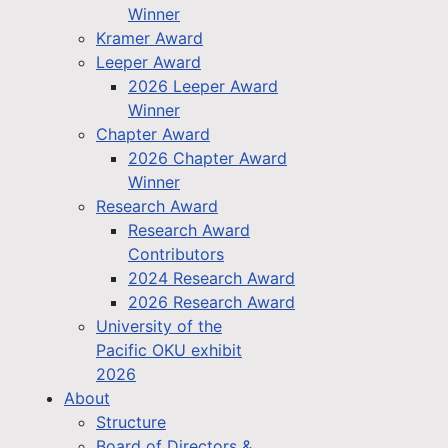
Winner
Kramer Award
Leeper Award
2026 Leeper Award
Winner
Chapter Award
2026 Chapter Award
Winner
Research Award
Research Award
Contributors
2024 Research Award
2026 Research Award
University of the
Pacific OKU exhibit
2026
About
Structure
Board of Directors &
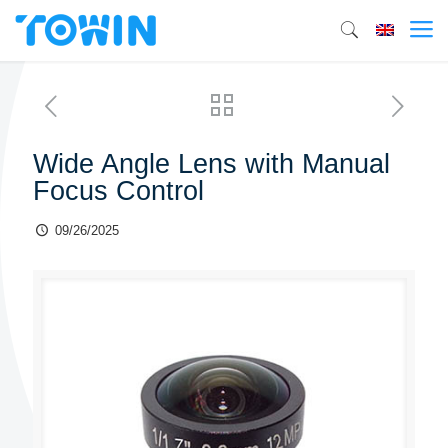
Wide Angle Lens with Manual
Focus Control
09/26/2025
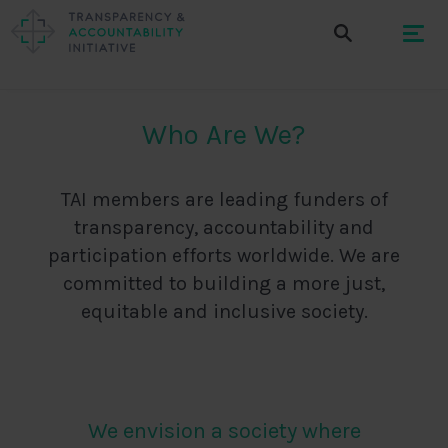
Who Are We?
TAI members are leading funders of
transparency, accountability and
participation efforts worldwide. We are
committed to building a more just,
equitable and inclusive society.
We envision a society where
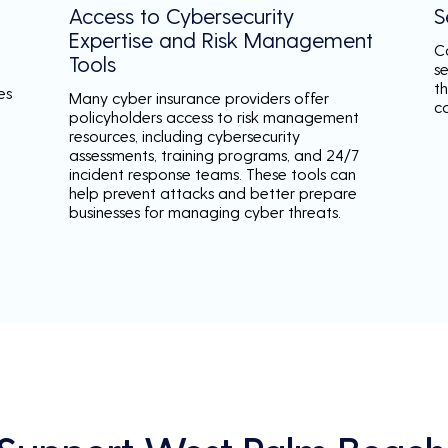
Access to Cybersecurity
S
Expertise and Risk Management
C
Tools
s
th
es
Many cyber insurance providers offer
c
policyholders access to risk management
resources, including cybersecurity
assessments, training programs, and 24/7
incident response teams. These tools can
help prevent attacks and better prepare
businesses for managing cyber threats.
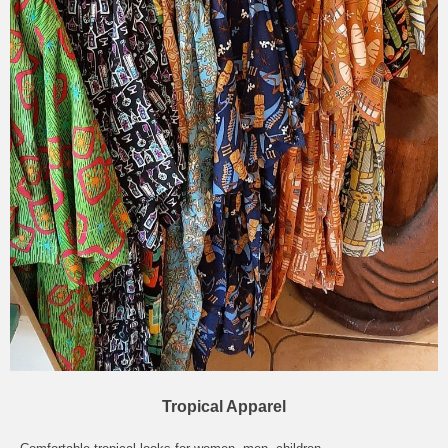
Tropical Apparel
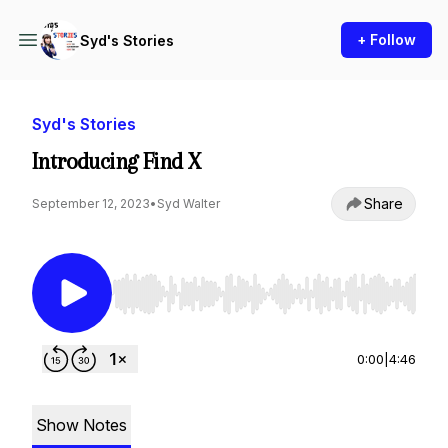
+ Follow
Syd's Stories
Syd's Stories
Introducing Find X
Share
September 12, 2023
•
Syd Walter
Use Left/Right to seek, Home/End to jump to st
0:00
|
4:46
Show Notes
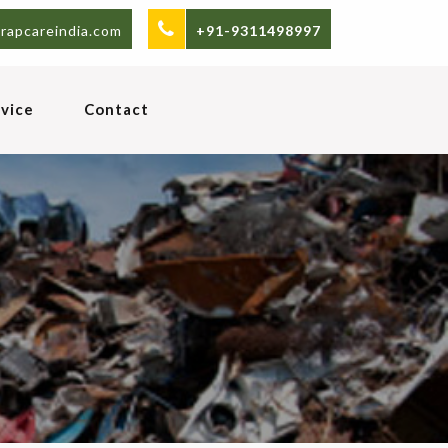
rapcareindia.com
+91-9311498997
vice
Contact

┄┄┄┄┄┄┄┄┄┄

Go through the entries above and output them exactly, without pictures.

Winner
Kramer Award
Leeper Award
2026 Leeper Award
Winner
Chapter Award
2026 Chapter Award
Winner
Research Award
Research Award
Contributors
2024 Research Award
2026 Research Award
University of the
Pacific OKU exhibit
2026
About
Structure
Board of Directors &
Wide Angle Lens with Manual
Focus Control
09/26/2025
Who Are We?
TAI members are leading funders of
transparency, accountability and
participation efforts worldwide. We are
committed to building a more just,
equitable and inclusive society.
We envision a society where
Access to Cybersecurity
S
Expertise and Risk Management
C
Tools
s
th
es
Many cyber insurance providers offer
c
policyholders access to risk management
resources, including cybersecurity
assessments, training programs, and 24/7
incident response teams. These tools can
help prevent attacks and better prepare
businesses for managing cyber threats.
Tropical Apparel
+ Follow
Syd's Stories
Syd's Stories
Introducing Find X
Share
September 12, 2023
•
Syd Walter
Use Left/Right to seek, Home/End to jump to st
0:00
|
4:46
Show Notes
rapcareindia.com
+91-9311498997
vice
Contact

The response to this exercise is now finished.